Something else - this business thrives on word-of-mouth
advertising - referrals - and thus, is a direct "freeway"
to the kind of customers where money is of no concern. However,
in order to gain access to this market, your business emphasis
has to be on
This means the capability of handling everything for the
customer, from having the invitations printed and sent out
to cleaning up after the last guest has left. Businesses and
people in the upper income brackets, like to pick up the phone
- tell someone that they want a party on a certain date -
and then forget about it, knowing everything will be taken
care of without further worry or time involvement from them.
Once you've developed your expertise and clientele to this
level, you'll have a business in the $200,000 to $250,000
per year range.
Definitely arrange for a display ad in the yellow pages
of your telephone directory. You will probably get 40% of
your inquiries from this source alone. Generally speaking,
radio and/or television advertising will be too expensive
when compared with the immediate results. However, it is recommended
that you consider these media prior to special holidays.
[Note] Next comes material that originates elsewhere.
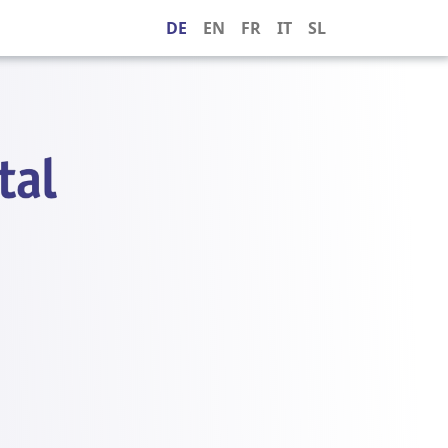
DE
EN
FR
IT
SL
Working with restaurants, supper clubs, bridal shops and
the entertainment business in general, can bring in hundreds
of referrals for you. Rubbing shoulders with, and circulating
as a part of your area's civic and service clubs, should also
result in more business for you.
Keep your eyes and ears on the alert. Wherever you go, and
with whomever you associate, always be ready to promote and
sell your services, if not on the spot, at least make a note
to follow up when conditions are more in your favor. Promoting
your services will require at least half your time, and that's
why two people operating catering services are so successful
from the start.
The actual selling is quite simple so long as you emphasize
the service and time-saving aspects.
The more time-consuming work you can handle for the client,
the easier it's going to be for you to close the sale.
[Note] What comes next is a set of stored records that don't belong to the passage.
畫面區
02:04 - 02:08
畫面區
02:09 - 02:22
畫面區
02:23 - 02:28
Handing out business cards is one of the least expensive
ways to advertise, promote and sell your services. One enterprising
caterer makes arrangements with the sponsors of all his parties,
to see that each of the guests gets one of his business cards.
Another gives each of his clients a stack of his business
cards, and tells them he will pay them $25 for each prospect
they refer to him. He tells them to write their name on the
back of the cards, and to hand them out to their friends.
And then, whenever a person tells him that John or Jane suggested
he call, and he presents the card with John or Jane's name
on the back, this very successful caterer sends John or Jane
a $25 check.
Another very successful caterer pays commissions to a group
of housewives and college students who solicit - via their
home phones - interviews for him with brides-to-be. They get
their leads from announcements, and pictures of brides-to-be
in the local papers.
Many caterers pay sales people a commission for letting
them know when they hear about a party or special event being
planned by one of their business customers.
The possibilities go on and on, and are seemingly unlimited.
Time is becoming more valuable to a lot more people every
day, which means there are more and more opportunities for
great wealth and personal independence as a professional caterer.
In reality, the success for just about any person entering
this field, will be limited only by his or her own imagination
There is definite opportunity for great wealth within the
catering field. Anyone with a sense of service to others can
succeed. Very little "ready-cash" is needed to begin.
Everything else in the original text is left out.